Carol se sentit confuse:
"ça n'est pas si facile , si évident"
Elle aurait voulu se lever et fuir mais le regard de sa fille était la plus forte des chaînes :
"je crois que si un homme se présentait avec les mêmes qualités je ferais ce qu'il faut pour le garder"

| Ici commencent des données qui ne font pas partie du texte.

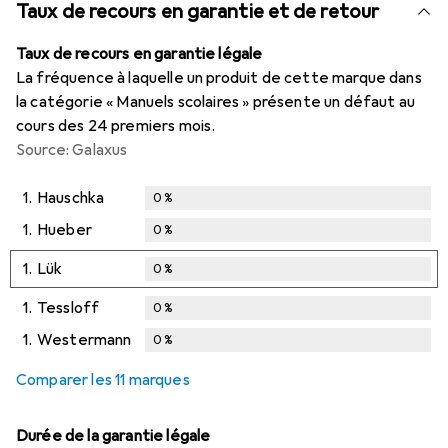
Taux de recours en garantie et de retour
Taux de recours en garantie légale
La fréquence à laquelle un produit de cette marque dans
la catégorie « Manuels scolaires » présente un défaut au
cours des 24 premiers mois.
Source: Galaxus
1.
Hauschka
0
%
1.
Hueber
0
%
1.
Lük
0
%
1.
Tessloff
0
%
1.
Westermann
0
%
Comparer les 11 marques
Durée de la garantie légale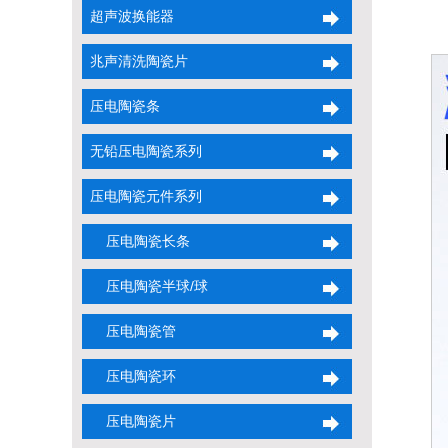
超声波换能器
兆声清洗陶瓷片
压电陶瓷条
无铅压电陶瓷系列
压电陶瓷元件系列
压电陶瓷长条
压电陶瓷半球/球
压电陶瓷管
压电陶瓷环
压电陶瓷片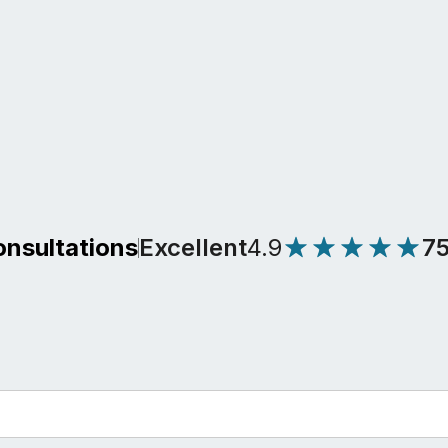
Excellent
4.9
7
onsultations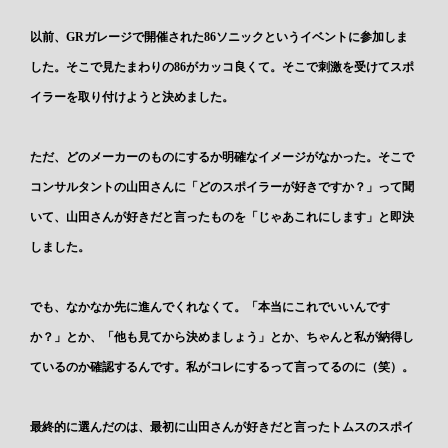
以前、GRガレージで開催された86ソニックというイベントに参加しま
した。そこで見たまわりの86がカッコ良くて。そこで刺激を受けてスポ
イラーを取り付けようと決めました。
ただ、どのメーカーのものにするか明確なイメージがなかった。そこで
コンサルタントの山田さんに「どのスポイラーが好きですか？」って聞
いて、山田さんが好きだと言ったものを「じゃあこれにします」と即決
しました。
でも、なかなか先に進んでくれなくて。「本当にこれでいいんです
か？」とか、「他も見てから決めましょう」とか、ちゃんと私が納得し
ているのか確認するんです。私がコレにするって言ってるのに（笑）。
最終的に選んだのは、最初に山田さんが好きだと言ったトムスのスポイ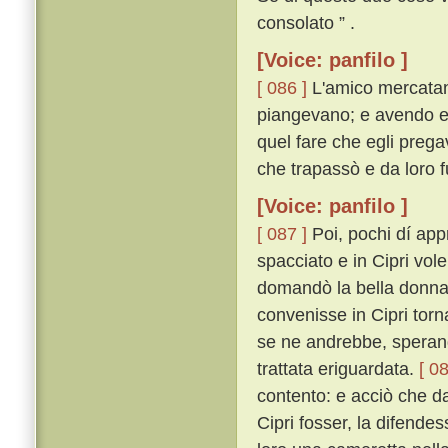
consolato ” .
[Voice: panfilo ]
[ 086 ]
L'amico mercatan
piangevano; e avendo egl
quel fare che egli prega
che trapassò e da loro f
[Voice: panfilo ]
[ 087 ]
Poi, pochi dí app
spacciato e in Cipri vol
domandò la bella donna 
convenisse in Cipri torn
se ne andrebbe, sperand
trattata eriguardata.
[ 08
contento: e acciò che da
Cipri fosser, la difende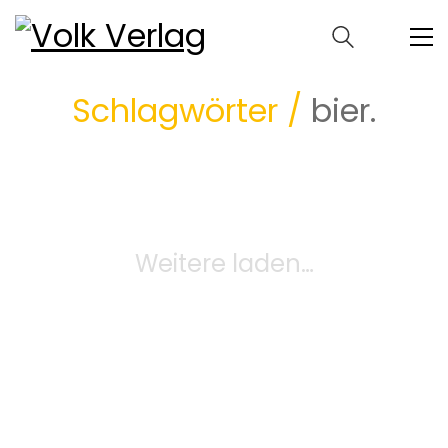
Schlagwörter /
bier.
Weitere laden…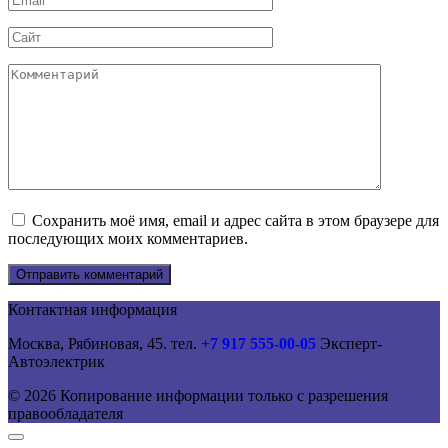
*
Сайт
Комментарий
Сохранить моё имя, email и адрес сайта в этом браузере для
последующих моих комментариев.
Контактная информация
Москва, Рябиновая, 45. тел.
+7 917 555-00-05
Эксперт-
Автоэлектрик
© 2026 Копирование информации только с разрешения
правообладателя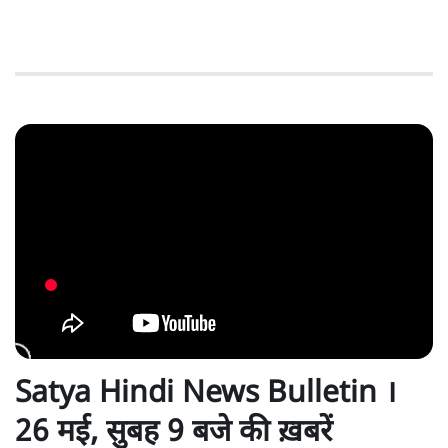
Satya Hindi News Bulletin ।
26 मई, सुबह 9 बजे की ख़बरें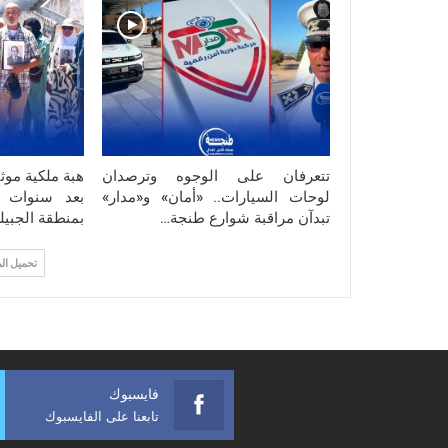
تتعرفان على الوجوه وترصدان
هبة ملكية موث
لوحات السيارات.. «أمان» و«مدار»
بعد سنوات و
تبدآن مراقبة شوارع طنجة…
بمنطقة الجبيل
تحميل ال
فايسبوك
تابعنا على الفايسبوك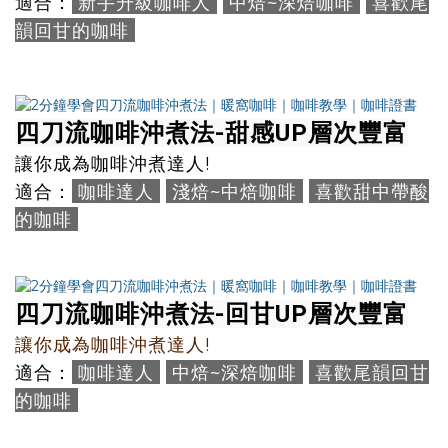
新手升級咖啡人
中焙~深焙咖啡
喜歡尾
適合：
韻回甘的咖啡
四刀流咖啡沖煮法-
甜感UP層次豐富
讓你成為咖啡沖煮達人!
咖啡達人
淺焙~中焙咖啡
喜歡甜中帶酸
適合：
的咖啡
四刀流咖啡沖煮法-回甘UP
層次豐富
讓你成為咖啡沖煮達人!
咖啡達人
中焙~深焙咖啡
喜歡尾韻回甘
適合：
的咖啡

L'incrédulité de Margot l'empêcha de répondre et Carol se réjouit d'avoir , pour une fois , cloué le bec à sa fille.
"et puis il y a surtout autre chose"
Il fallait aborder certains sujets et ne pas faire comme l'autruche qui se cache la tête dans le sable.
"tu vas m'écouter, Carol prit une grande respiration, voilà quand j'ai fait mes études à Genève on avait une professeure de littérature française qui adorait son métier et Victor Hugo dont nous avons étudié l'œuvre."
Margot écoutait attentivement car sa maman s'épanchait rarement sur son adolescence encore moins sur son enfance.
"dans un poème il y a cette phrase qui m'est revenue des années après : l'œil était dans la tombe et regardait Caïn
Il y avait un véritable chaos dans la têt de Margot qu'il fallait absolument canaliser…Caïn a tué son frère et il a des remords ou il est poursuivi par sa mauvaise conscience incarné par cet œil.
"maman tu avais oublié cette phrase
-oui à l'époque c'étaient des études afin de ne pas passer pour une idiote dans les salons des amis de ma mère , juste un vernis; cette phrase m'est apparue après , bien après Genève et je l'entends , parfois, dans les cauchemars que je fais. Et si , à l'époque , ça ne me touchait pas maintenant c'est autre chose"
Margot frotta sa main rouge du jus des cerises et la posa sur la grande main aux doigts parfaits tout en levant ses grands yeux écarquillés vers Carol;
"maman on trouvera ce qui te tourmente et on y mettra fin. Je te le jure et ne dis jamais à Thérèse ce qui tu viens de me dire... que si elle était un homme
-pourquoi ?
-parce que c’est mortifiant pour elle ; tu t’imagines elle a tout ce qu’il faut, ce que tu n’as jamais trouvé chez tous ceux qui ont défilé à la maison et ailleurs. Tu la rejettes pour le seul détail qu’elle ne saura jamais effacer
-un détail ? Tu veux rire"
Carol se leva exaspérée de tout ; elle n’aurait jamais du venir. Sa fille sentit l’orage venir. Margot se leva et saisit la main de Carol ayant l’intuition qu’il fallait la ramener sur terre ; Elle prit son intonation la plus autoritaire :
"maman arrête et allons à l’hôpital. Thérèse nous attend pour nous présenter à sa maman et cela compte pour elle"
Et, une fois encore, Carol reconnut le bien-fondé des paroles de sa fille. L’élan inexpliqué qu’elle éprouvait pour Thérèse l’avait amenée à faire ce qu’elle n’avait jamais fait vraiment : s’occuper des autres. Sa tentative d’explication était pitoyable et elle avoua toute penaude :
"tu as raison tu es la voix de ma conscience et je n’aurais jamais du dire ; mais comprends que je suis désorientée , complètement désorientée
-oh maman regarde les lézards il y a un bleu et vert, c’est beau non ? Et là dans la pierre fendue je vois la tête d’un orvet"
Margot tenta d’effleurer de son doigt le lézard qui filait déjà :
"Non ma maman chèrie pas la voix de ta conscience... mais ta fille tout simplement, elle souffla très fort, et à temps plein".